Despite the disapproval of her husband, she became a board member of the Danish Women's Society (1871–1888), serving as president from 1883 to 1887. She was a firm advocate of a women's business and vocational school and also fought for allowing women to be trained in occupations that had traditionally been reserved for men. In 1887, this led to her establishing a crafts committee which called for the establishment of a bookbinding school for women. She also provided support for the Kvindelig Læseforening (Women Readers' Association) and, by extension, to pioneering women academics, including the medical doctors Nielsine Nielsen and Marie Gleerup, and the historian Anna Hude, the first Danish woman to earn a Dr phil.

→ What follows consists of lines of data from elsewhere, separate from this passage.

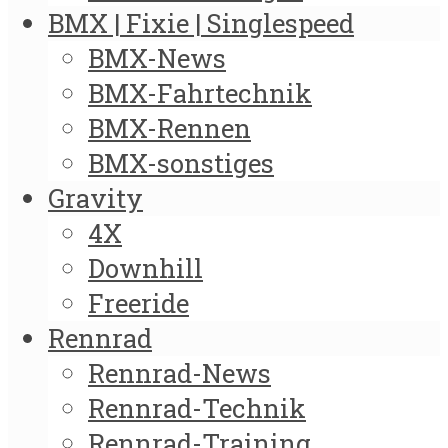
BMX | Fixie | Singlespeed
BMX-News
BMX-Fahrtechnik
BMX-Rennen
BMX-sonstiges
Gravity
4X
Downhill
Freeride
Rennrad
Rennrad-News
Rennrad-Technik
Rennrad-Training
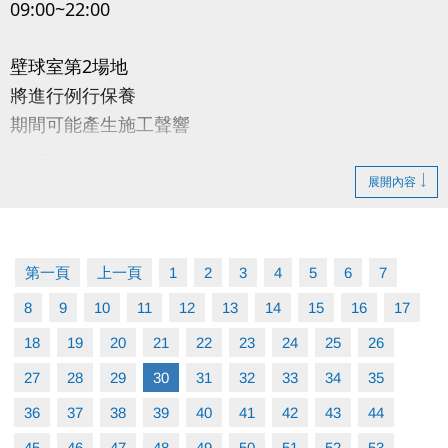
09:00~22:00
與感情注入更多幸福能量
壁球室第2場地
將進行例行保養
期間可能產生施工聲響
造成不便 敬請見
展開內容
第一頁
上一頁
1
2
3
4
5
6
7
8
9
10
11
12
13
14
15
16
17
18
19
20
21
22
23
24
25
26
27
28
29
30
31
32
33
34
35
36
37
38
39
40
41
42
43
44
45
46
47
48
49
50
51
52
53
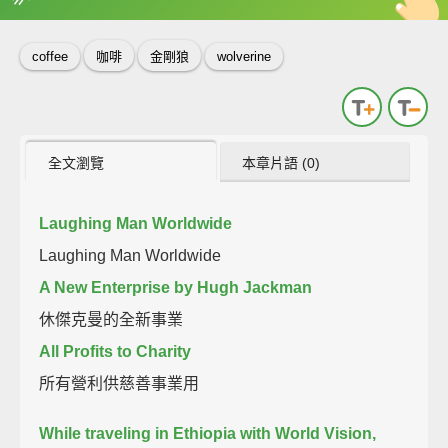
英
中
收錄佳句
功能升級
coffee
咖啡
金剛狼
wolverine
全文瀏覽
本章片語 (0)
Laughing Man Worldwide
Laughing Man Worldwide
A New Enterprise by Hugh Jackman
休傑克曼的全新事業
All Profits to Charity
所有營利供慈善事業用
While traveling in Ethiopia with World Vision,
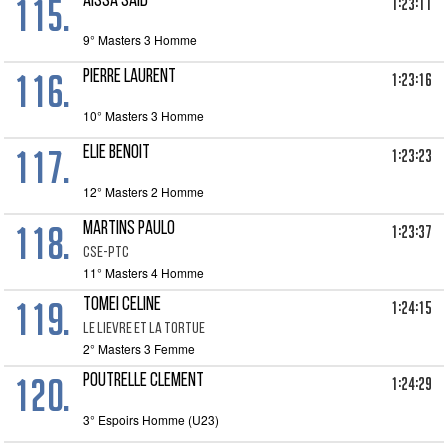
115.
AISSA SAID
1:23:11
9° Masters 3 Homme
116.
PIERRE LAURENT
1:23:16
10° Masters 3 Homme
117.
ELIE BENOIT
1:23:23
12° Masters 2 Homme
118.
MARTINS PAULO
1:23:37
CSE-PTC
11° Masters 4 Homme
119.
TOMEI CELINE
1:24:15
LE LIEVRE ET LA TORTUE
2° Masters 3 Femme
120.
POUTRELLE CLEMENT
1:24:29
3° Espoirs Homme (U23)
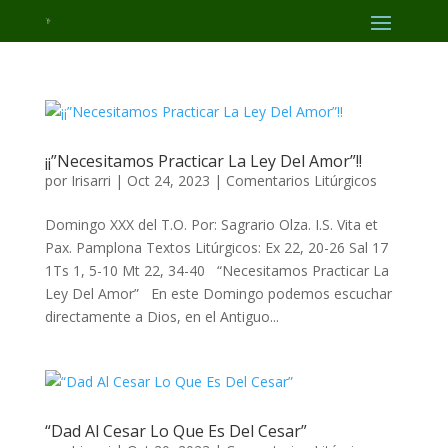
¡¡”Necesitamos Practicar La Ley Del Amor”!!
por
Irisarri
|
Oct 24, 2023
|
Comentarios Litúrgicos
Domingo XXX del T.O. Por: Sagrario Olza. I.S. Vita et
Pax. Pamplona Textos Litúrgicos: Ex 22, 20-26 Sal 17
1Ts 1, 5-10 Mt 22, 34-40 “Necesitamos Practicar La
Ley Del Amor” En este Domingo podemos escuchar
directamente a Dios, en el Antiguo...
“Dad Al Cesar Lo Que Es Del Cesar”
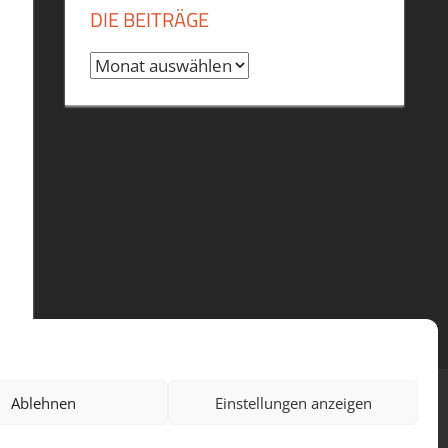
DIE BEITRÄGE
Die
Beiträge
Ablehnen
Einstellungen anzeigen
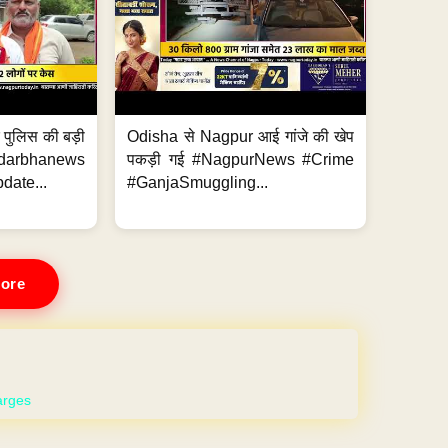
र पुलिस की बड़ी
Odisha से Nagpur आई गांजे की खेप
arbhanews
पकड़ी गई #NagpurNews #Crime
ate...
#GanjaSmuggling...
ore
 WEBSITE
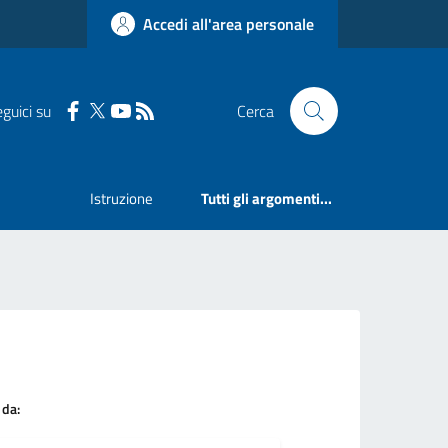
Accedi all'area personale
guici su
Cerca
Istruzione
Tutti gli argomenti...
 da:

Although the bookbinding school was never founded, on her death in 1888, Rovsing left a legacy for supporting women who wished to work as craftsmen. Known as Fru Marie Rovsing, født Schacks Mindelegat for Kvinders haandværksmæssige Uddannelse (Mrs Marie Rovsing née Schack's Legacy for Women's Training as Craftsmen), it was administered by the Women's Society. In particular, it provided support for the training of Cathrine Horsbøll and Sophy Christensen as carpenters.

Rovsing died in Copenhagen on 25 September 1888 and was buried in Garnisons Cemetery. She was survived by her sisters Hansine Andræ and Tagea Brandt, both of whom were also women's rights activists.